::: Data to examine :::
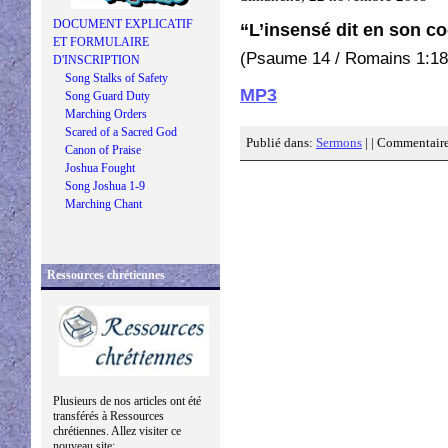
DOCUMENT EXPLICATIF
“L’insensé dit en son coe
ET FORMULAIRE
(Psaume 14 / Romains 1:18
D'INSCRIPTION
Song Stalks of Safety
MP3
Song Guard Duty
Marching Orders
Scared of a Sacred God
Publié dans:
Sermons
| |
Commentaire
Canon of Praise
Joshua Fought
Song Joshua 1-9
Marching Chant
Ressources chrétiennes
Plusieurs de nos articles ont été
transférés à Ressources
chrétiennes. Allez visiter ce
nouveau site:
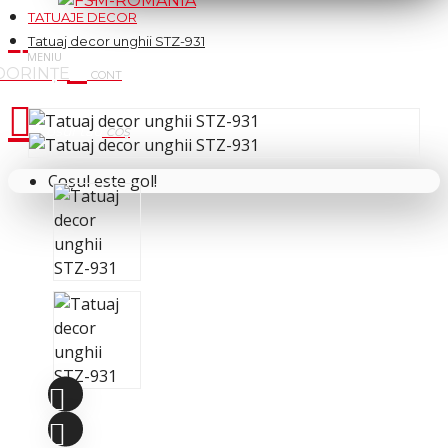
TATUAJE DECOR
Tatuaj decor unghii STZ-931
Cosul tau
Coșul este gol!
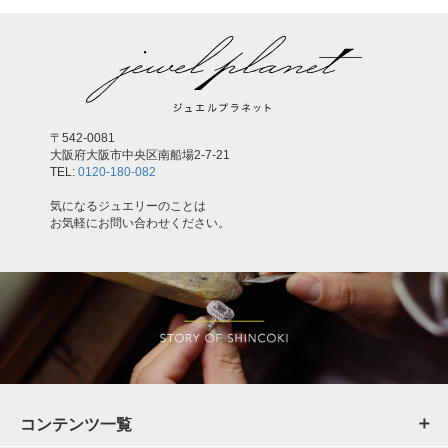
〒542-0081
大阪府大阪市中央区南船場2-7-21
TEL:
0120-180-082
気になるジュエリーのことは
お気軽にお問い合わせください。
コンテンツ一覧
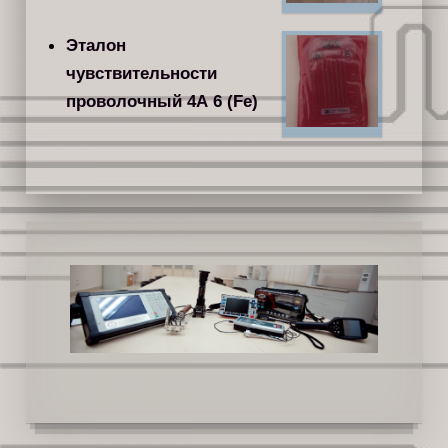
Эталон
чувствительности
проволочный 4А 6 (Fe)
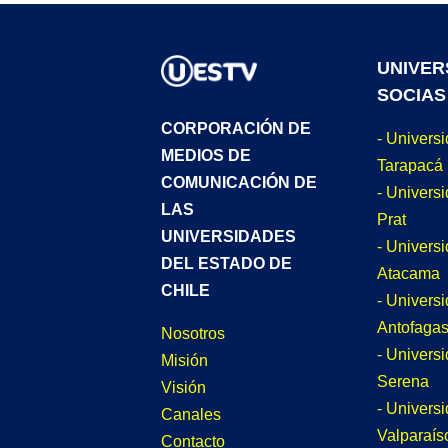
UNIVER
SOCIAS
CORPORACIÓN DE
- Univers
MEDIOS DE
Tarapacá
COMUNICACIÓN DE
- Universi
LAS
Prat
UNIVERSIDADES
- Univers
DEL ESTADO DE
Atacama
CHILE
- Univers
Antofagas
Nosotros
- Univers
Misión
Serena
Visión
- Univers
Canales
Valparaís
Contacto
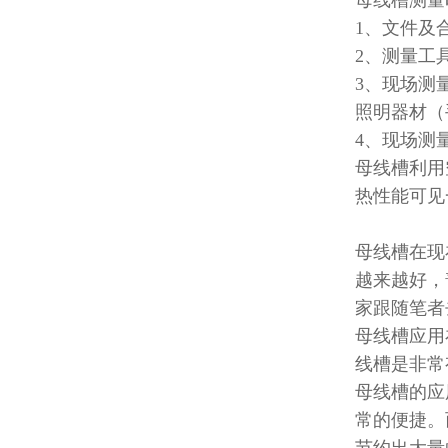
母线槽测量
1
、文件及
2
、测量工
3
、现场测
照明器材（
4
、现场测
母线槽利用
热性能可见
母线槽在现
越来越好，
家跟随笔者
母线槽应用
线槽是非常
母线槽的应
常的便捷。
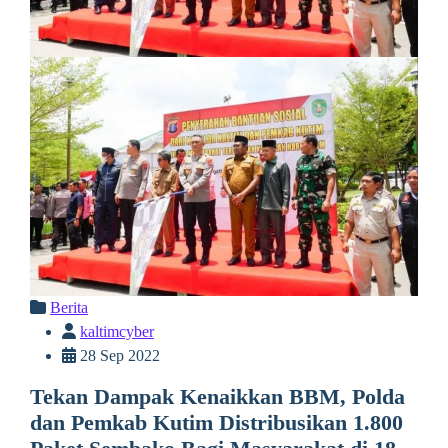
Berita
kaltimcyber
28 Sep 2022
Tekan Dampak Kenaikkan BBM, Polda
dan Pemkab Kutim Distribusikan 1.800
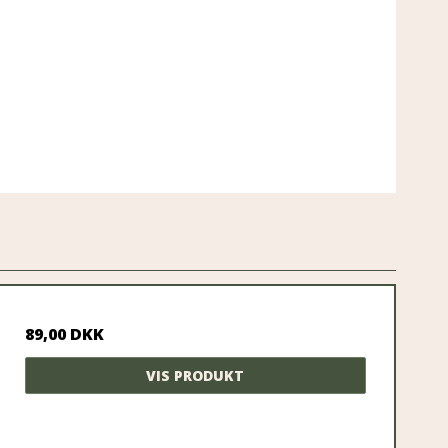
89,00 DKK
VIS PRODUKT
:::
_What needs to be done_:
Only lines holding the word "Song" are wanted, so copy each of them from the records above.

_Answer_:
Song Stalks of Safety
Song Guard Duty
Song Joshua 1-9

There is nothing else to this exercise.